[[ Data shown, beginning ]]
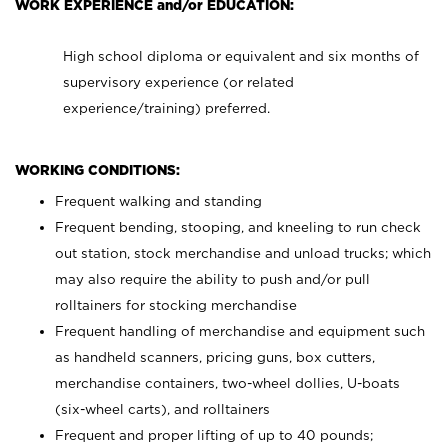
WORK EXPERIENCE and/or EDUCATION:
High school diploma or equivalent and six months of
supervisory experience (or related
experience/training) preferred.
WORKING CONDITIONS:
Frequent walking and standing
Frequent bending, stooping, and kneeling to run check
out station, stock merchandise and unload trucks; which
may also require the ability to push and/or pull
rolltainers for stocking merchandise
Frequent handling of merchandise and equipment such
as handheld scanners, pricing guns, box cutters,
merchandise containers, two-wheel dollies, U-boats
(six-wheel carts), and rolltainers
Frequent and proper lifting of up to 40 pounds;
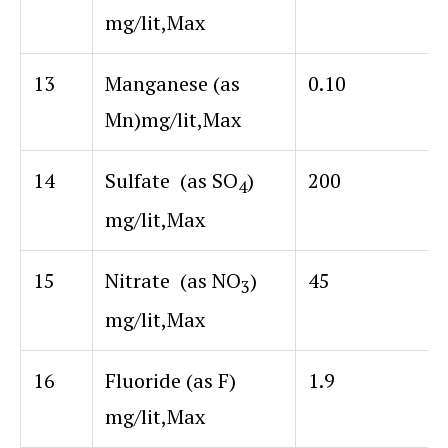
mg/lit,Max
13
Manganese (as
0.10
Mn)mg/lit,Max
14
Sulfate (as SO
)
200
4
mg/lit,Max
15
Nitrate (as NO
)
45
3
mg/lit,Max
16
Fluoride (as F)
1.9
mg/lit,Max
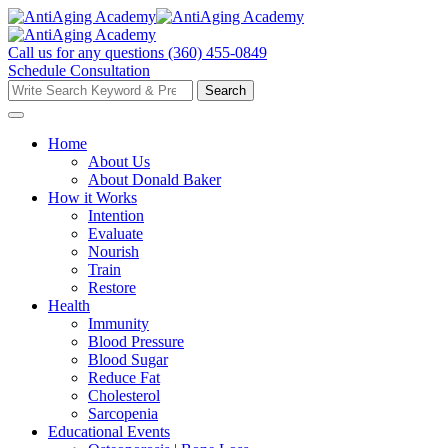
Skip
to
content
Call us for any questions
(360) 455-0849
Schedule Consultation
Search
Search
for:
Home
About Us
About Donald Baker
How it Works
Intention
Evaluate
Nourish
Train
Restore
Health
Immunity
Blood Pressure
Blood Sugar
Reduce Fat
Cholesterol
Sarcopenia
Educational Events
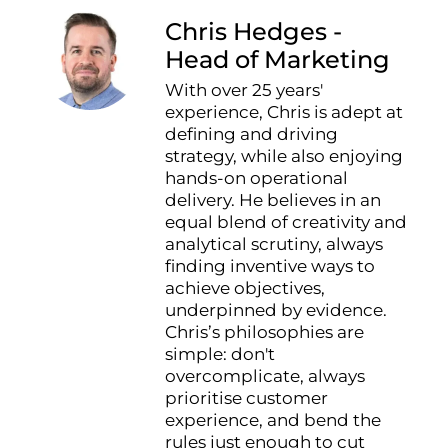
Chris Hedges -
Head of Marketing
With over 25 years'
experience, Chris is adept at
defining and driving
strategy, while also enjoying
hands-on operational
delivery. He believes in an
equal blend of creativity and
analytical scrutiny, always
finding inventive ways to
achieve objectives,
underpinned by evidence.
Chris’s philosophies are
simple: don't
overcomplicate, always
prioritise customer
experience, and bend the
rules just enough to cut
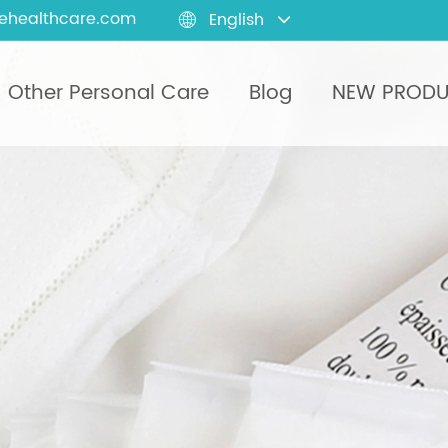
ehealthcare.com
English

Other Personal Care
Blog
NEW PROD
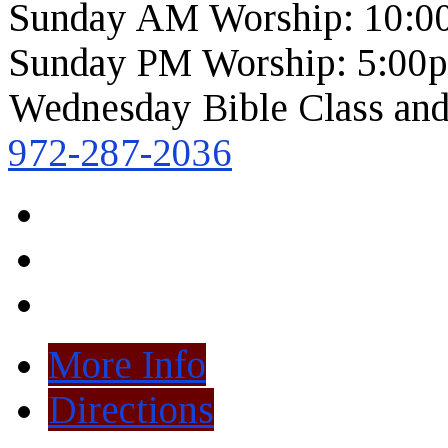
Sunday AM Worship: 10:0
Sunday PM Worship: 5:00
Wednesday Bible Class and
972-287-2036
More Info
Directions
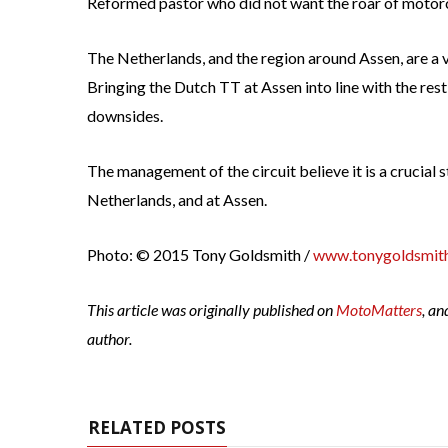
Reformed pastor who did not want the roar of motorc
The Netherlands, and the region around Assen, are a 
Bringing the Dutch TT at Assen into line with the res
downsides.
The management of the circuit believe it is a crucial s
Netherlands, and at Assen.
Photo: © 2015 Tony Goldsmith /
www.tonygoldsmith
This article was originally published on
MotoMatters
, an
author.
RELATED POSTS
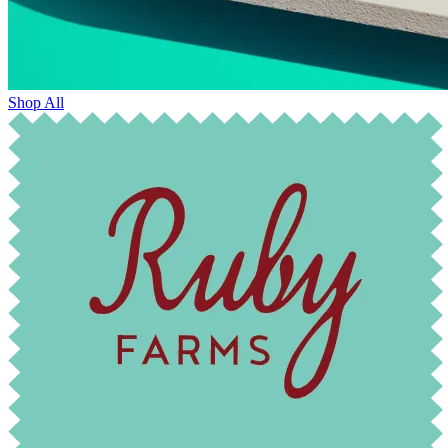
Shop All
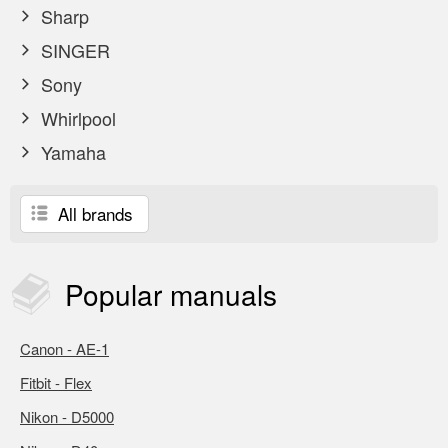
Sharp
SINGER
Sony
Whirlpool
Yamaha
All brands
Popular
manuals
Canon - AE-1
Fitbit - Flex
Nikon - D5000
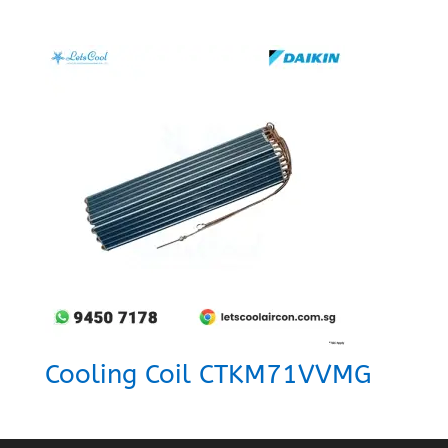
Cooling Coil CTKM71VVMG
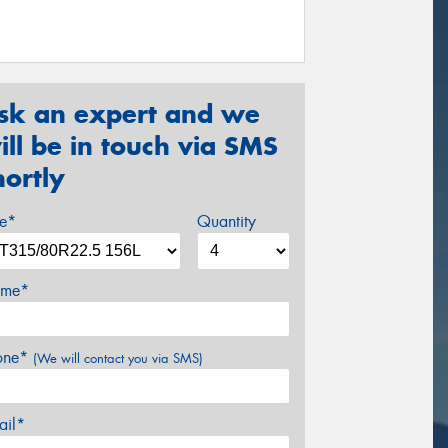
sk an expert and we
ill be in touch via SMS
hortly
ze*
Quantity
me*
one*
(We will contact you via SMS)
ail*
[[ Data shown, end ]]
[[ Data shown, beginning ]]
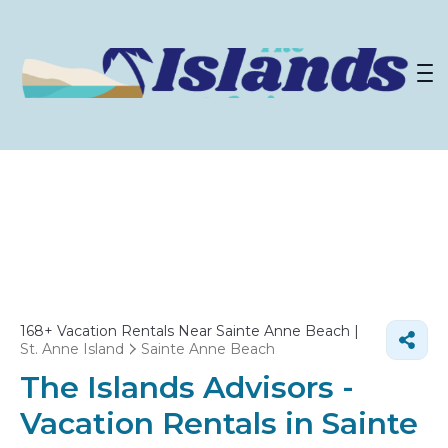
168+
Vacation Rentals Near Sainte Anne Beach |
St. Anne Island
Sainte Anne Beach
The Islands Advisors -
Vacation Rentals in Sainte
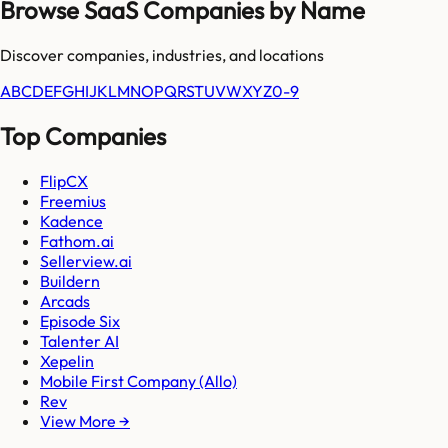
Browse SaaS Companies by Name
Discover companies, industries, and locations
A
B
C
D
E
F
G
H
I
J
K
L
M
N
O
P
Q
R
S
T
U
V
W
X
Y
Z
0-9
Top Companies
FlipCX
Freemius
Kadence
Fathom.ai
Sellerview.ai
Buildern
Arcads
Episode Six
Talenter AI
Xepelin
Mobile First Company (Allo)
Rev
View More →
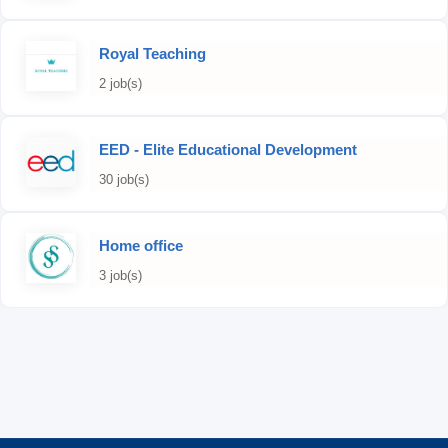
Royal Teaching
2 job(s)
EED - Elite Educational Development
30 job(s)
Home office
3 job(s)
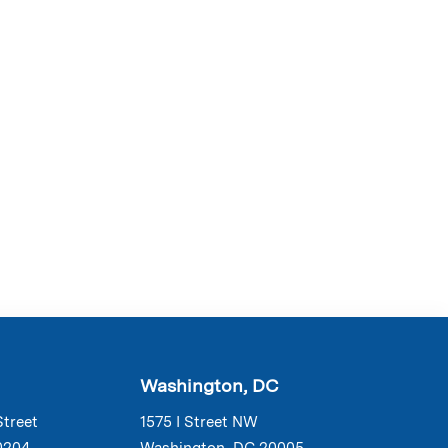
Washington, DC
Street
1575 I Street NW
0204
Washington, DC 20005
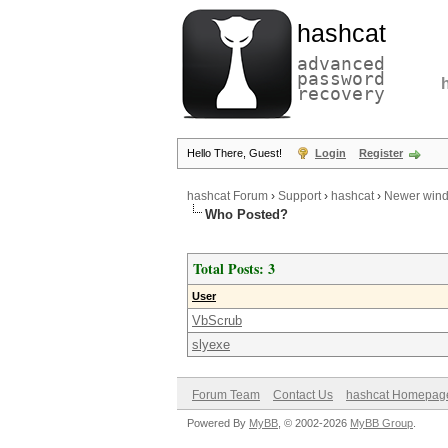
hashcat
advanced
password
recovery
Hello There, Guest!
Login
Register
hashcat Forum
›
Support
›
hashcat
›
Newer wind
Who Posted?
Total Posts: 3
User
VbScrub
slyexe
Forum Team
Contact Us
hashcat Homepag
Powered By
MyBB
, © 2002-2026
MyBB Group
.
[[ Data shown, end ]]
[[ Data shown, beginning ]]
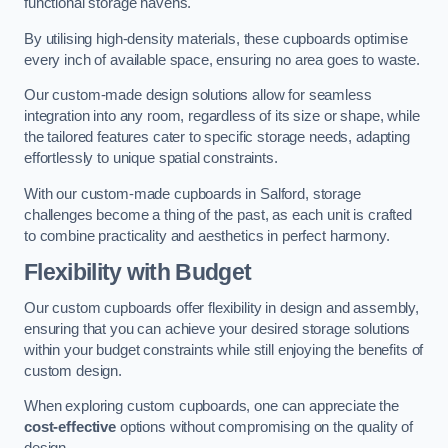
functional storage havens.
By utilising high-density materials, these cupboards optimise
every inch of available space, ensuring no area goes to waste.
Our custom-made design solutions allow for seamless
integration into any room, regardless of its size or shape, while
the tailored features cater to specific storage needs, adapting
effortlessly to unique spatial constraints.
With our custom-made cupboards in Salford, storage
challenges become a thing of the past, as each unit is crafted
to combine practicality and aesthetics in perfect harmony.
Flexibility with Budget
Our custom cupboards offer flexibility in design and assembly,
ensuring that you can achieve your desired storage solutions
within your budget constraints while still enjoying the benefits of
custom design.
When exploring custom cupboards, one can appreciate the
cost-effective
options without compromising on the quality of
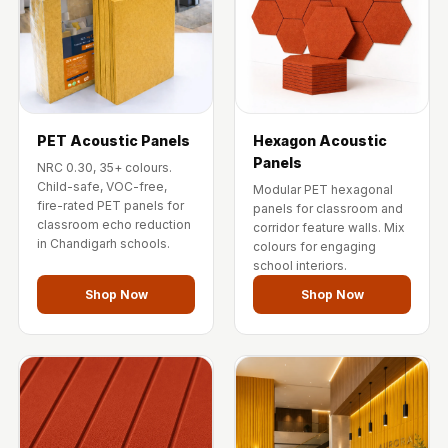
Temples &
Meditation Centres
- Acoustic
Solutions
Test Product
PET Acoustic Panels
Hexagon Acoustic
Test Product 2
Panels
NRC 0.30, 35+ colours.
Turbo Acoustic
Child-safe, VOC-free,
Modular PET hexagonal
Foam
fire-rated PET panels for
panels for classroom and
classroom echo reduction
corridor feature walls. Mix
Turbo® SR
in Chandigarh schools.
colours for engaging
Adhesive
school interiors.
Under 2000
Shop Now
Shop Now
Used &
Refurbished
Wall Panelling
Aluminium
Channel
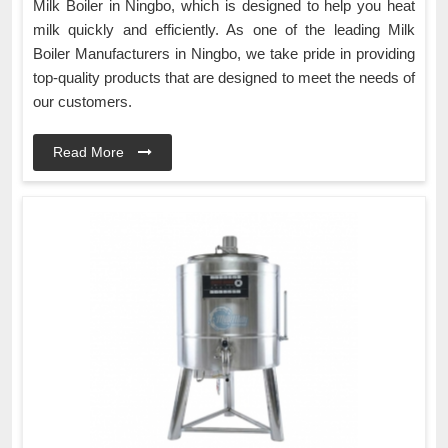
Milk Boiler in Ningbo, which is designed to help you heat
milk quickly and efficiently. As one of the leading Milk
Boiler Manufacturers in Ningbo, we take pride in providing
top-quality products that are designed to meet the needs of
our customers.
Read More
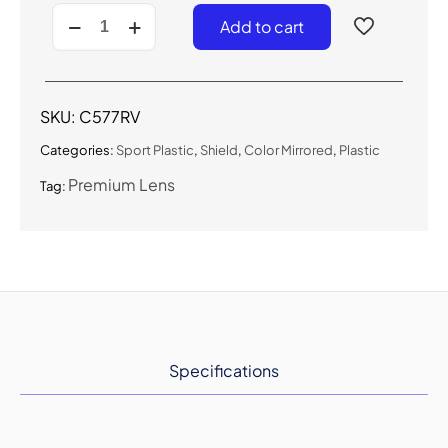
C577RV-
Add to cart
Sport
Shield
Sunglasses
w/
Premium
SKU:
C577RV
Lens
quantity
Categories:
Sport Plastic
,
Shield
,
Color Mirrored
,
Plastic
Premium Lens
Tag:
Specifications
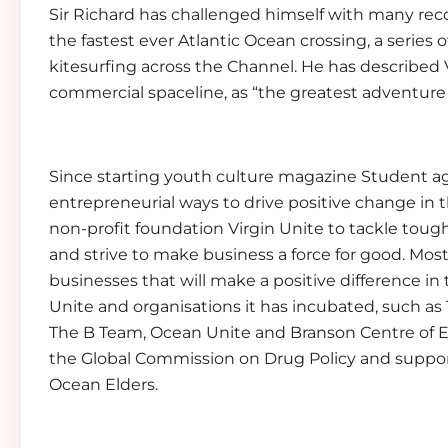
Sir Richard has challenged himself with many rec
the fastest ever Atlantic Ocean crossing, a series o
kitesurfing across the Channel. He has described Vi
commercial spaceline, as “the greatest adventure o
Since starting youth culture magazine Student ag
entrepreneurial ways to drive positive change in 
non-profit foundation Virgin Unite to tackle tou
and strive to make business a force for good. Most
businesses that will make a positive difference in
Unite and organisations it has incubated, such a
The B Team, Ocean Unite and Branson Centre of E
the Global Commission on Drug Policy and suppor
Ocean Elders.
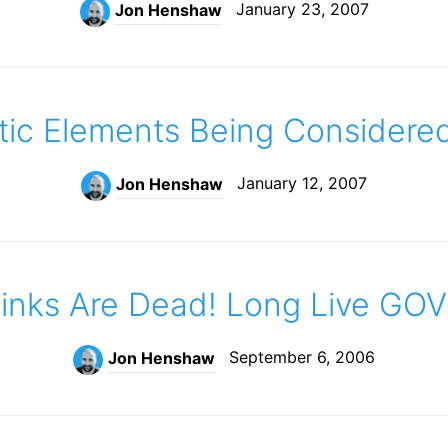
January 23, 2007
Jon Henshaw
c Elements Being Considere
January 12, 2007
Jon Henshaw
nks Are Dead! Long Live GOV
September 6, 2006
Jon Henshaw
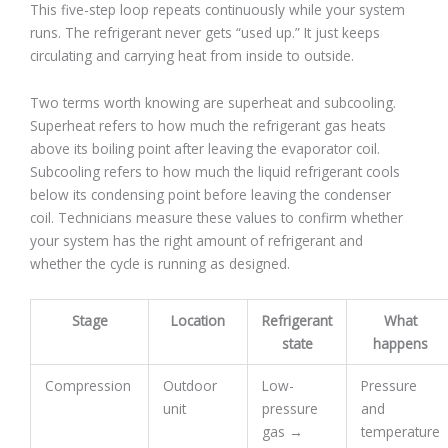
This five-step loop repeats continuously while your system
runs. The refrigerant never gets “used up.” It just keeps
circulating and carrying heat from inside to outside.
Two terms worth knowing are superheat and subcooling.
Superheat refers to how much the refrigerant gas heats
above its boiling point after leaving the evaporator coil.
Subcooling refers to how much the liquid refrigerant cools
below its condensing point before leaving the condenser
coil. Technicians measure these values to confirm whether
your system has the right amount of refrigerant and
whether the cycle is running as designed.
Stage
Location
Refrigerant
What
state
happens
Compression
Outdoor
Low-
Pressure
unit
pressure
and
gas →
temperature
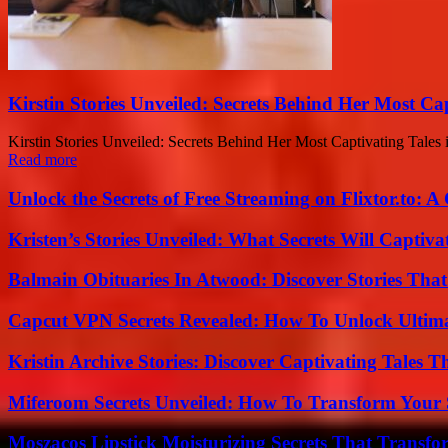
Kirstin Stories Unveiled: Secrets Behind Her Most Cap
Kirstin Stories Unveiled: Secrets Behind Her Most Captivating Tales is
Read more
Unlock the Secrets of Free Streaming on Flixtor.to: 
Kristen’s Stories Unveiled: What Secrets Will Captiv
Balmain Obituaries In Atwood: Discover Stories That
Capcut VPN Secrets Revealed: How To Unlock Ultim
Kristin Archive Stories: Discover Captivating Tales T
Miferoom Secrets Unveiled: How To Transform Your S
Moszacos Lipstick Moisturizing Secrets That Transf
[[ Data shown, end ]]
Task to carry out:
Repeat, word for word, the lines of the material above from the one holding "cost-effective" through the one holding "Superheat refers to". Leave out pictures.

Answer to this task:
cost-effective
options without compromising on the quality of
Temples &
Meditation Centres
- Acoustic
Solutions
Test Product
PET Acoustic Panels
Hexagon Acoustic
Test Product 2
Panels
NRC 0.30, 35+ colours.
Turbo Acoustic
Child-safe, VOC-free,
Modular PET hexagonal
Foam
fire-rated PET panels for
panels for classroom and
classroom echo reduction
corridor feature walls. Mix
Turbo® SR
in Chandigarh schools.
colours for engaging
Adhesive
school interiors.
Under 2000
Shop Now
Shop Now
Used &
Refurbished
Wall Panelling
Aluminium
Channel
Milk Boiler in Ningbo, which is designed to help you heat
milk quickly and efficiently. As one of the leading Milk
Boiler Manufacturers in Ningbo, we take pride in providing
top-quality products that are designed to meet the needs of
our customers.
Read More
C577RV-
Add to cart
Sport
Shield
Sunglasses
w/
Premium
SKU:
C577RV
Lens
quantity
Categories:
Sport Plastic
,
Shield
,
Color Mirrored
,
Plastic
Premium Lens
Tag:
Specifications
Sir Richard has challenged himself with many rec
the fastest ever Atlantic Ocean crossing, a series o
kitesurfing across the Channel. He has described Vi
commercial spaceline, as “the greatest adventure o
Since starting youth culture magazine Student ag
entrepreneurial ways to drive positive change in 
non-profit foundation Virgin Unite to tackle tou
and strive to make business a force for good. Most
businesses that will make a positive difference in
Unite and organisations it has incubated, such a
The B Team, Ocean Unite and Branson Centre of E
the Global Commission on Drug Policy and suppor
Ocean Elders.
January 23, 2007
Jon Henshaw
c Elements Being Considere
January 12, 2007
Jon Henshaw
nks Are Dead! Long Live GOV
September 6, 2006
Jon Henshaw
This five-step loop repeats continuously while your system
runs. The refrigerant never gets “used up.” It just keeps
circulating and carrying heat from inside to outside.
Two terms worth knowing are superheat and subcooling.
Superheat refers to how much the refrigerant gas heats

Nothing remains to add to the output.